In some embodiments, the inherent risk associated with the number of boundaries, the threat potential associated with the number of disturbances, and/or the actual threat associated with the number of control mechanisms received from the first source can include a quantitative (e.g., numerical) rating of the inherent risk, a quantitative rating of the threat potential, and/or a quantitative rating of the actual threat, respectively, made by the first source. The quantitative ratings can be based on a quantitative rating scale such as, for example, an anchored nine point rating scale, wherein the greater (e.g., higher) the rating, the greater the inherent risk, threat potential, or actual threat. As an additional example, a particular quantitative ranking can correspond to a particular inherent risk, threat potential, or actual threat. For instance, a ranking of zero can correspond to no inherent risk, threat potential, or actual threat, a ranking of one can correspond to a low inherent risk, threat potential, or actual threat, a ranking of three can correspond to a medium inherent risk, threat potential, or actual threat, and a ranking of nine can correspond to a high inherent risk, threat potential, or actual threat.

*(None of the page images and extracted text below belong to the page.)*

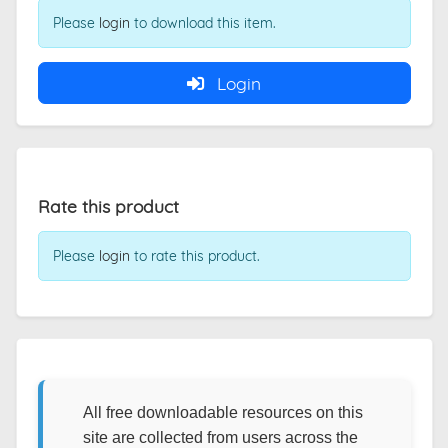
Please
login
to download this item.
Login
Rate this product
Please
login
to rate this product.
All free downloadable resources on this
site are collected from users across the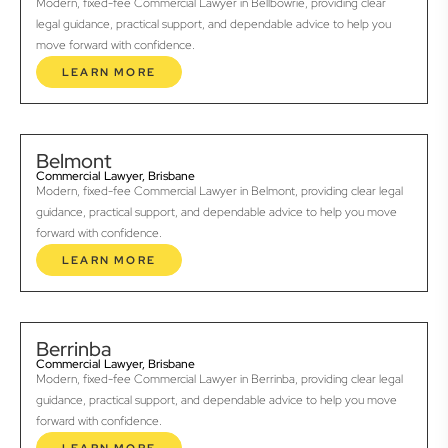
Modern, fixed-fee Commercial Lawyer in Bellbowrie, providing clear
legal guidance, practical support, and dependable advice to help you
move forward with confidence.
LEARN MORE
Belmont
Commercial Lawyer, Brisbane
Modern, fixed-fee Commercial Lawyer in Belmont, providing clear legal
guidance, practical support, and dependable advice to help you move
forward with confidence.
LEARN MORE
Berrinba
Commercial Lawyer, Brisbane
Modern, fixed-fee Commercial Lawyer in Berrinba, providing clear legal
guidance, practical support, and dependable advice to help you move
forward with confidence.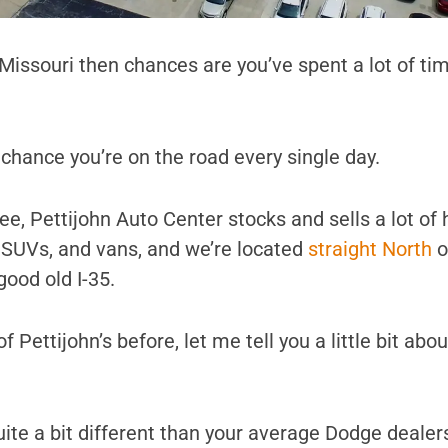
, Missouri then chances are you’ve spent a lot of ti
d chance you’re on the road every single day.
e, Pettijohn Auto Center stocks and sells a lot of 
, SUVs, and vans, and we’re located
straight North
o
good old I-35.
f Pettijohn’s before, let me tell you a little bit abo
s quite a bit different than your average Dodge dealer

In some embodiments, the inherent risk associated with the number of boundaries, the threat potential associated with the number of disturbances, and/or the actual threat associated with the number of control mechanisms received from the first source can include a qualitative (e.g., linguistic) rating of the inherent risk, a quantitative rating of the threat potential, and/or a quantitative rating of the actual threat, respectively, made by the first source. The qualitative ratings can be based on a qualitative rating scale such as, for example, none, low, and high.

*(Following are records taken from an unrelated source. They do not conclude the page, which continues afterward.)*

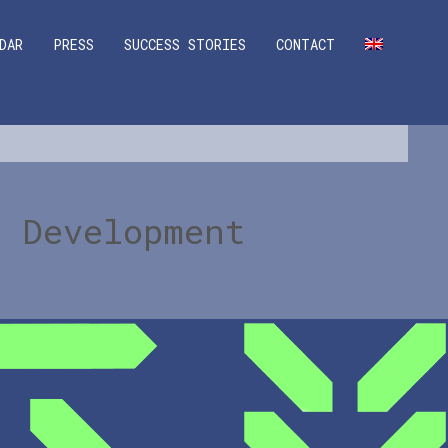
DAR
PRESS
SUCCESS STORIES
CONTACT
l Development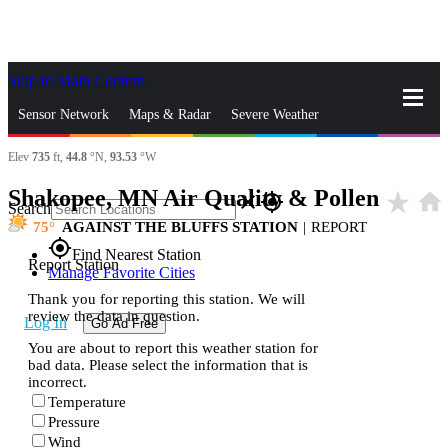
Skip to Main Content
_
Sensor Network
Maps & Radar
Severe Weather
Elev
735
ft,
44.8
°N,
93.53
°W
News & Blogs
Mobile Apps
More
Shakopee, MN Air Quality & Pollen
star_rate
home
close
gps_fixed
Search
75
AGAINST THE BLUFFS STATION
|
REPORT
gps_fixed
Find Nearest Station
Report Station
Manage Favorite Cities
Thank you for reporting this station. We will
review the data in question.
Log In
Go Ad Free
You are about to report this weather station for
bad data. Please select the information that is
incorrect.
Temperature
Pressure
Wind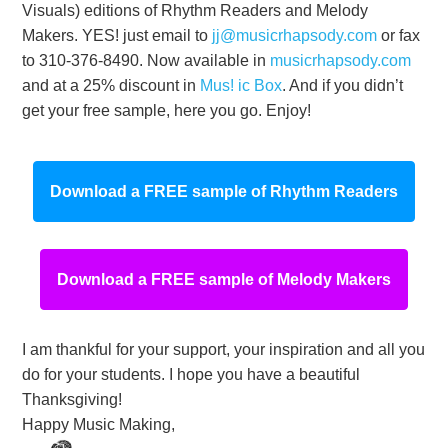
Visuals) editions of Rhythm Readers and Melody
Makers. YES! just email to
jj@musicrhapsody.com
or fax
to 310-376-8490. Now available in
musicrhapsody.com
and at a 25% discount in
Mus! ic Box
. And if you didn’t
get your free sample, here you go. Enjoy!
Download a FREE sample of Rhythm Readers
Download a FREE sample of Melody Makers
I am thankful for your support, your inspiration and all you
do for your students. I hope you have a beautiful
Thanksgiving!
Happy Music Making,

At block 108, method 100 includes validating the first overall risk associated with the domain. In some embodiments, the validation of the first overall risk associated with the domain can be optional. The first overall risk associated with the domain can be validated using, for example, contextual interviews with the first source (e.g., the site authority), semi-quantitative mappings of HAZOP and/or layer of protection analysis (LOPA) results to the first overall risk, and/or by ensuring the first source is aware of existing HAZOP and/or LOPA results prior to providing the input at block 106, among other validation techniques.
As an example, the first overall risk can be validated based on existing (e.g., previously done) risk analyses to ensure the first overall risk is a valid point of reference. For instance, a semi-quantitative mapping scheme can be used to align the existing risk analyses with the first overall risk. If the first overall risk is not validated (e.g., if the first overall risk is not aligned with the existing risk analyses), the first overall risk may have to be determined again. For instance, method 100 may return to block 106, where additional and/or different input (e.g., an additional and/or different inherent risk(s), threat potential(s), and/or actual threat(s)) may be provided by the first source.

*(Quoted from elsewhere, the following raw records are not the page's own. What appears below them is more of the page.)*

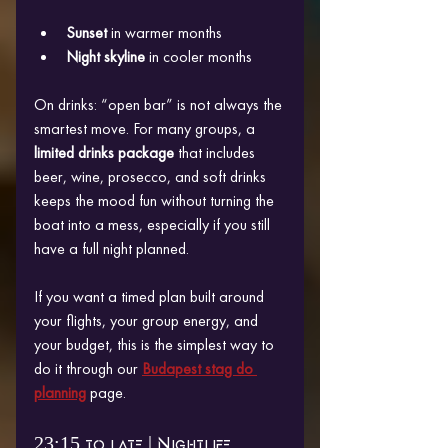
Sunset
 in warmer months
Night skyline
 in cooler months
On drinks: “open bar” is not always the 
smartest move. For many groups, a 
limited drinks package
 that includes 
beer, wine, prosecco, and soft drinks 
keeps the mood fun without turning the 
boat into a mess, especially if you still 
have a full night planned.
If you want a timed plan built around 
your flights, your group energy, and 
your budget, this is the simplest way to 
do it through our 
Budapest stag do 
planning
 page.
23:15 to late | Nightlife 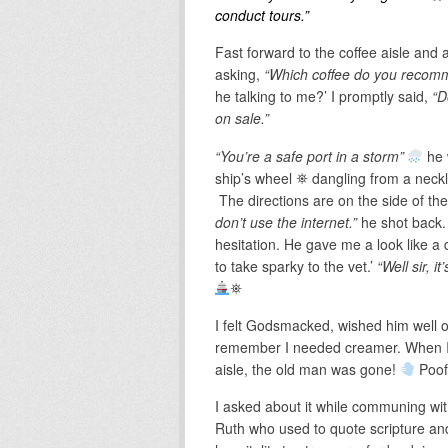
conduct tours.”
Fast forward to the coffee aisle and 
asking,
“Which coffee do you reco
he talking to me?’ I promptly said,
“Do
on sale.”
“You’re a safe port in a storm”
he 
ship’s wheel ⛯ dangling from a neck
The directions are on the side of the
don’t use the internet.”
he shot back. 
hesitation. He gave me a look like a
to take sparky to the vet.’
“Well sir, 
⛯
I felt Godsmacked, wished him well on
remember I needed creamer. When I 
aisle, the old man was gone!
Poof
I asked about it while communing wi
Ruth who used to quote scripture and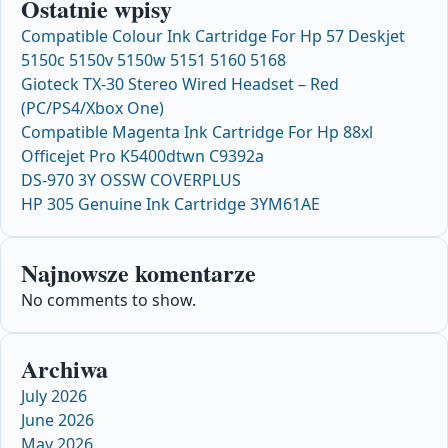
Ostatnie wpisy
Compatible Colour Ink Cartridge For Hp 57 Deskjet
5150c 5150v 5150w 5151 5160 5168
Gioteck TX-30 Stereo Wired Headset – Red
(PC/PS4/Xbox One)
Compatible Magenta Ink Cartridge For Hp 88xl
Officejet Pro K5400dtwn C9392a
DS-970 3Y OSSW COVERPLUS
HP 305 Genuine Ink Cartridge 3YM61AE
Najnowsze komentarze
No comments to show.
Archiwa
July 2026
June 2026
May 2026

At block 110, method 100 includes determining a second overall risk associated with the domain based on input received from a second source. The second source can be, for example, a number of operators (e.g., an operations team) associated with the domain. In some embodiments, the operators can represent different shifts at the domain.
The input received from the second source can include, for example, an inherent risk associated with the number of boundaries associated with the domain, a threat potential associated with the number of disturbances associated with the domain, and an actual threat associated with the number of control mechanisms associated with the domain. That is, the second overall risk associated with the domain can be determined based on an inherent risk associated with the number of boundaries associated with the domain, a threat potential associated with the number of disturbances associated with the domain, and an actual threat associated with the number of control mechanisms associated with the domain provided by the second source. For example, the second overall risk can be determined by multiplying the inherent risk, the threat potential, and the actual threat (e.g., the first overall risk can be the product of the inherent risk, the threat potential, and the actual threat) provided by the second source.
As previously described herein, the inherent risk associated with the number of boundaries can be based on a criticality associated with the number of boundaries and a proximity associated with the number of boundaries under normal operating conditions, the threat potential associated with the number of disturbances can be based on the frequency and severity of the number of disturbances, and the actual threat associated with the number of control mechanisms can be based on the effectiveness of the control mechanisms' management of the threats caused by the number of disturbances to the number of boundaries. Further, in some embodiments, the inherent risk, threat potential, and/or actual threat received from the second source can include a quantitative or qualitative rating of the inherent risk, threat potential, and/or actual threat, respectively, made by the second source, in a manner analogous to the inherent risk, threat potential, and/or actual threat received from the first source previously described herein.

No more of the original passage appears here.